The South Downs National Park Authority (SDNPA) will call for a judicial review to challenge the Arundel A27 route decision.
Following an emergency meeting today, the park authority voted to take the significant step of challenging the Highways England selection of a ‘Binsted route’ for an A27 bypass.
Campaigners gathered ahead of the meeting South Downs Centre in Midhurst to protest against the route.
Responding to the news, Highways England said it would defend any legal challenge on the route decision.
Earlier this month it was announced, following months of consultation, that Option 5A had been selected as the ‘preferred route’ for the A27 at Arundel.
Margaret Paren, chairman of the South Downs National Park Authority, said: “We are not commencing proceedings for a judicial review lightly but we believe that Highways England have not followed the correct procedure, which was to set out, to the same level of detail, all of the options inside and outside the National Park.
“We want to work with Highways England so that they can find a solution to the traffic issues at Arundel that also protects the National Park for future generations, including having discussions around mitigation and compensation measures.”

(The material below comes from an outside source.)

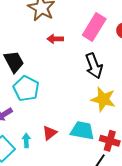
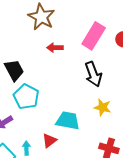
yellow star: (103, 99) -> (103, 107), size x0.7
cyan trapezoid: (82, 131) -> (68, 121), moved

Reacting to the route announcement earlier this month, Nick Herbert, MP for Arundel and South Downs, said: “I’m delighted that the bypass is now in sight, in just two years’ time according to the current timetable.
“I would have preferred Option 3 because that would have had less of an impact on Binsted and Walberton, but there was this issue of the woodland, which was an obstacle.
“I think the overwhelming majority of my constituents, in my judgement, are in favour of a bypass and they want a full offline bypass.”
Bearing banners saying ‘A27: better not bigger’ and ‘save Binsted’s countryside’, protesters gathered at the South Downs Centre ahead of the meeting.
Brenda Pollack, South East Campaigner at Friends of the Earth, said: “The rally showed how much people care about our beautiful countryside.
“We need 21st century solutions to tackle traffic in this area. There should be a thorough assessment and funded plans for better public transport, walking and cycling facilities.
“These changes are what will encourage a shift away from unnecessary car use.”
A Highways England spokesperson said: “We recognise the strength of feeling about the Arundel Bypass, and we fully recognise the special environments and cultural heritage around Arundel.
“The route we announced earlier this month has strong support and provides the best balance between improving journeys and limiting the impact on the environment and rural communities. It takes the A27, which currently runs straight through the national park, away to the south.
“A better A27 will not only draw traffic away from other, smaller roads through the national park, it will also reduce traffic in and around Arundel. We want to work with people to ensure we can maximise the benefits of the new road and limit its impacts.
“We stand by the consultation process and will defend any legal challenge.”